Concerning statistical properties as conservativeness, sensitivity and specificity we have computed the degree of conservativeness [
27] and performed ROC analysis [
28] for the same cases as in Figure [see Additional file
2]. The results just confirm the good properties of SGoF as already expected from the higher per comparison error rates (see property 2) and the true and false discoveries numbers (see Figure ).
Another important topic concerning multiple hypothesis testing efforts applied to high-throughput experiments is the intrinsic inter-dependency in gene effects.

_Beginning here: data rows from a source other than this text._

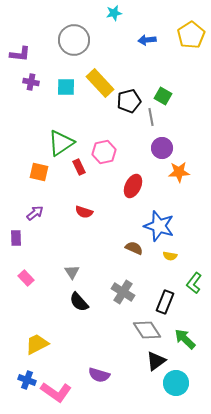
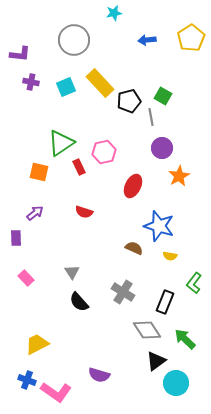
yellow pentagon: moved 3 px down
cyan square: rotated 24 degrees counterclockwise
orange star: moved 4 px down; rotated 25 degrees counterclockwise
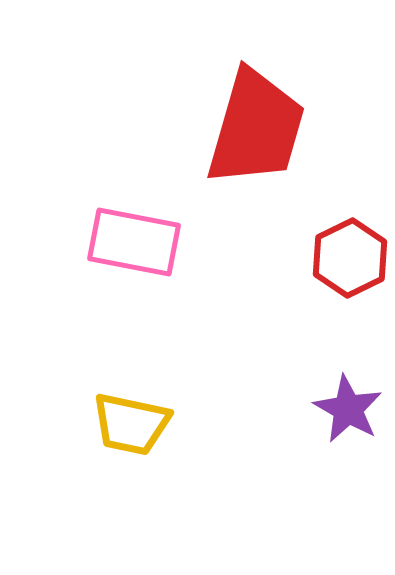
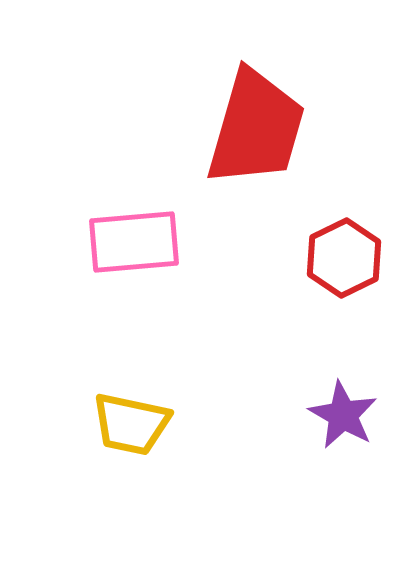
pink rectangle: rotated 16 degrees counterclockwise
red hexagon: moved 6 px left
purple star: moved 5 px left, 6 px down
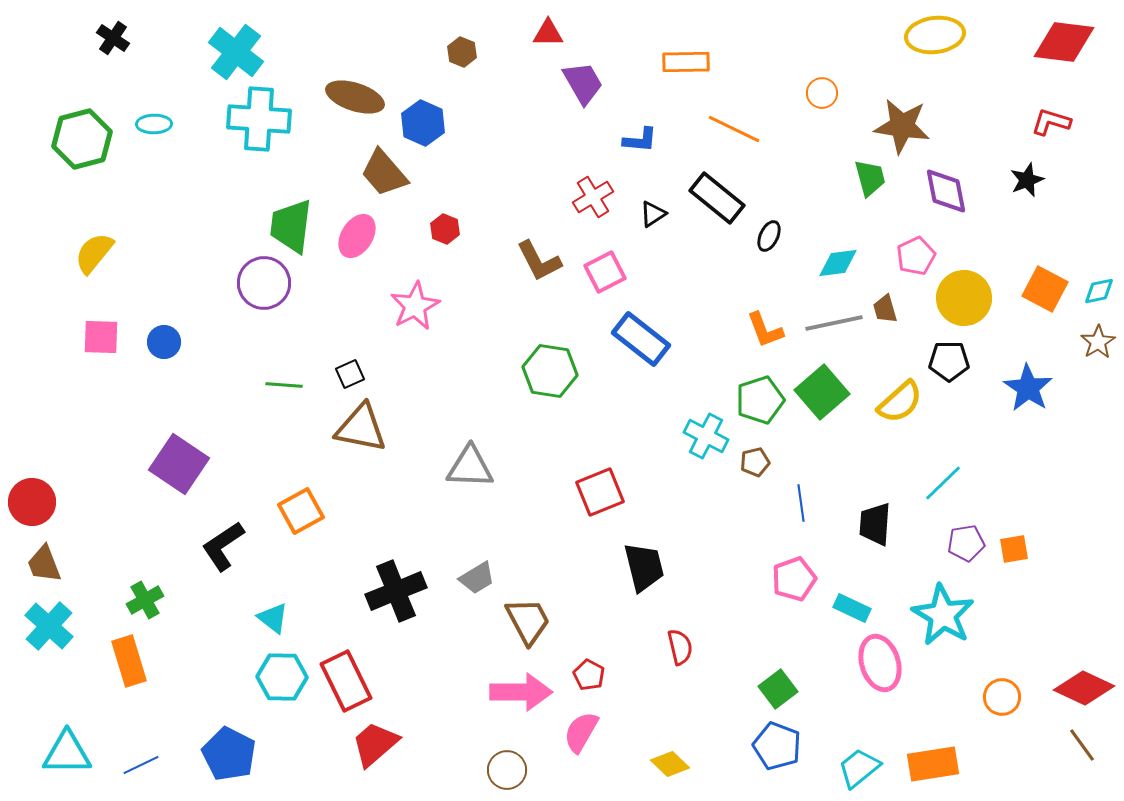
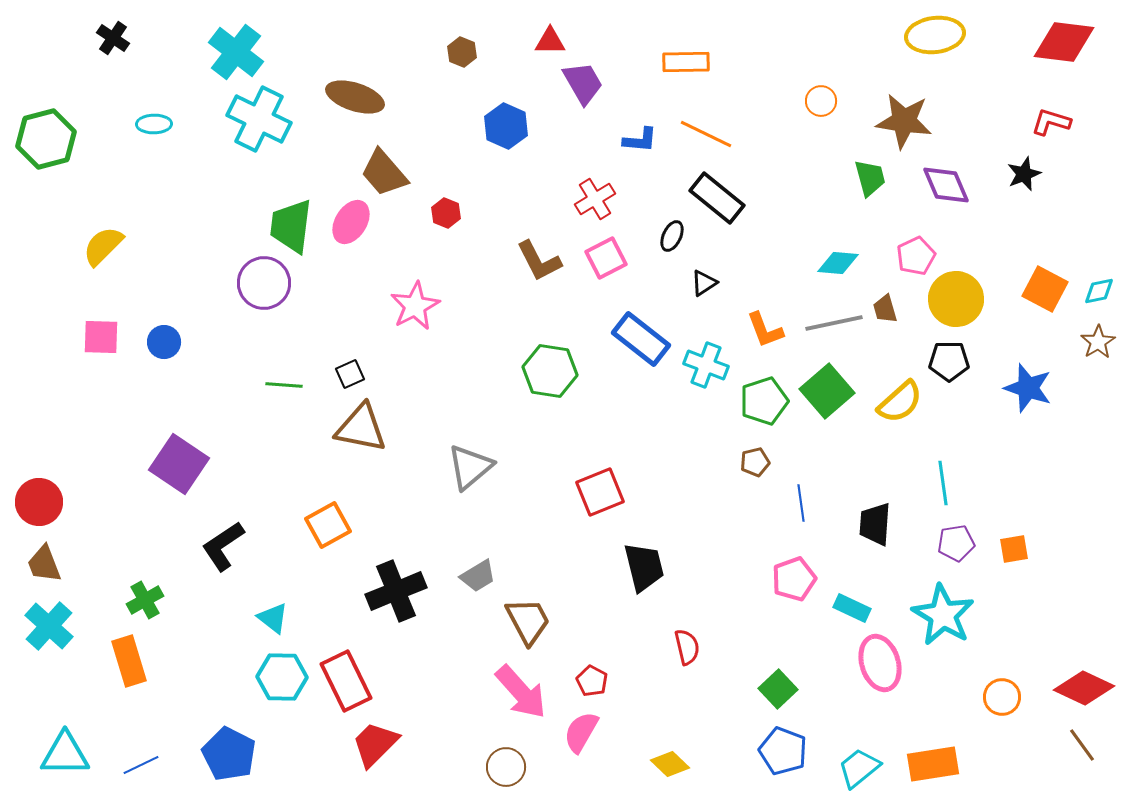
red triangle at (548, 33): moved 2 px right, 8 px down
orange circle at (822, 93): moved 1 px left, 8 px down
cyan cross at (259, 119): rotated 22 degrees clockwise
blue hexagon at (423, 123): moved 83 px right, 3 px down
brown star at (902, 126): moved 2 px right, 5 px up
orange line at (734, 129): moved 28 px left, 5 px down
green hexagon at (82, 139): moved 36 px left
black star at (1027, 180): moved 3 px left, 6 px up
purple diamond at (946, 191): moved 6 px up; rotated 12 degrees counterclockwise
red cross at (593, 197): moved 2 px right, 2 px down
black triangle at (653, 214): moved 51 px right, 69 px down
red hexagon at (445, 229): moved 1 px right, 16 px up
pink ellipse at (357, 236): moved 6 px left, 14 px up
black ellipse at (769, 236): moved 97 px left
yellow semicircle at (94, 253): moved 9 px right, 7 px up; rotated 6 degrees clockwise
cyan diamond at (838, 263): rotated 12 degrees clockwise
pink square at (605, 272): moved 1 px right, 14 px up
yellow circle at (964, 298): moved 8 px left, 1 px down
blue star at (1028, 388): rotated 15 degrees counterclockwise
green square at (822, 392): moved 5 px right, 1 px up
green pentagon at (760, 400): moved 4 px right, 1 px down
cyan cross at (706, 436): moved 71 px up; rotated 6 degrees counterclockwise
gray triangle at (470, 467): rotated 42 degrees counterclockwise
cyan line at (943, 483): rotated 54 degrees counterclockwise
red circle at (32, 502): moved 7 px right
orange square at (301, 511): moved 27 px right, 14 px down
purple pentagon at (966, 543): moved 10 px left
gray trapezoid at (477, 578): moved 1 px right, 2 px up
red semicircle at (680, 647): moved 7 px right
red pentagon at (589, 675): moved 3 px right, 6 px down
green square at (778, 689): rotated 6 degrees counterclockwise
pink arrow at (521, 692): rotated 48 degrees clockwise
red trapezoid at (375, 744): rotated 4 degrees counterclockwise
blue pentagon at (777, 746): moved 6 px right, 5 px down
cyan triangle at (67, 753): moved 2 px left, 1 px down
brown circle at (507, 770): moved 1 px left, 3 px up
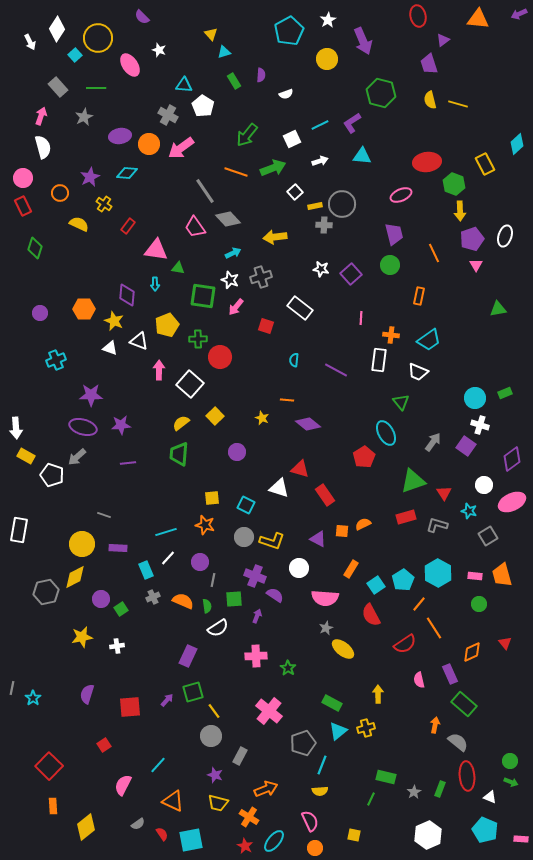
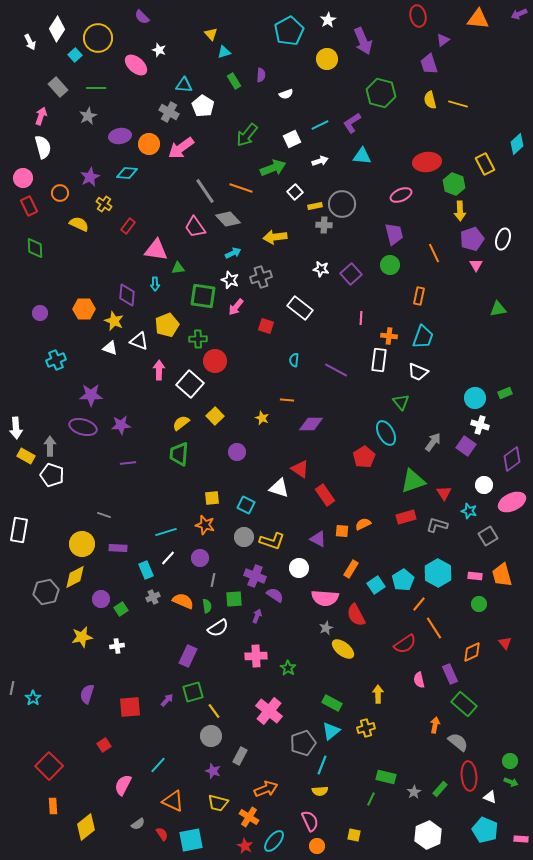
pink ellipse at (130, 65): moved 6 px right; rotated 15 degrees counterclockwise
gray cross at (168, 115): moved 1 px right, 3 px up
gray star at (84, 117): moved 4 px right, 1 px up
orange line at (236, 172): moved 5 px right, 16 px down
red rectangle at (23, 206): moved 6 px right
white ellipse at (505, 236): moved 2 px left, 3 px down
green diamond at (35, 248): rotated 20 degrees counterclockwise
green triangle at (178, 268): rotated 16 degrees counterclockwise
orange cross at (391, 335): moved 2 px left, 1 px down
cyan trapezoid at (429, 340): moved 6 px left, 3 px up; rotated 35 degrees counterclockwise
red circle at (220, 357): moved 5 px left, 4 px down
purple diamond at (308, 424): moved 3 px right; rotated 40 degrees counterclockwise
gray arrow at (77, 457): moved 27 px left, 11 px up; rotated 132 degrees clockwise
red triangle at (300, 469): rotated 18 degrees clockwise
purple circle at (200, 562): moved 4 px up
red semicircle at (371, 615): moved 15 px left
cyan triangle at (338, 731): moved 7 px left
purple star at (215, 775): moved 2 px left, 4 px up
red ellipse at (467, 776): moved 2 px right
green rectangle at (440, 789): rotated 21 degrees clockwise
orange circle at (315, 848): moved 2 px right, 2 px up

We would like to note that correlation can have important effect onto FDR-based adjustment methods [
29]. However, it is usually considered a kind of dependence in gene effects called weak-dependence which corresponds to local effects between a small number of genes [
30]. It has been shown that under the assumption of the so-called weak-dependence, the FDR-based methods are still useful provided that the number of tests is large enough [
20,
30]. SGoF does not consider the p-values individually but the proportion of significant ones and this should make it more robust to dependence issues. Therefore, we expect at least the same or better performance for SGoF than for FDR-based methods when considering gene dependencies. Our preliminary results (not shown) indicate that dependence has no effect onto SGoF power provided that the blocks with correlated genes are small. Indeed with blocks as large as 100 genes and correlation as high as 0.9 the loss in power is small. Furthermore, short blocks of correlated genes is what is expected in genome and proteome wide studies [
20,
29]. Additionally, we have observed that if the blocks are short the magnitude of the correlation has a minor effect. Nevertheless, we think that such topic deserves further study.
Finally, we note that we have obtained
p-values via simulation from two kind of tests, one-sample t-test which is widely used, and also via homogeneity tests, that are also frequently involved in multiple comparisons [
31]. In addition, SGoF should be of general utility under other families of multiple comparisons, although this should deserve further investigation. The failure of classical multitest adjustments to deal with a huge number of tests (>1000) has been considered as a key problem in many omic technologies [
16], and so SGoF comes to contribute to a well-known need.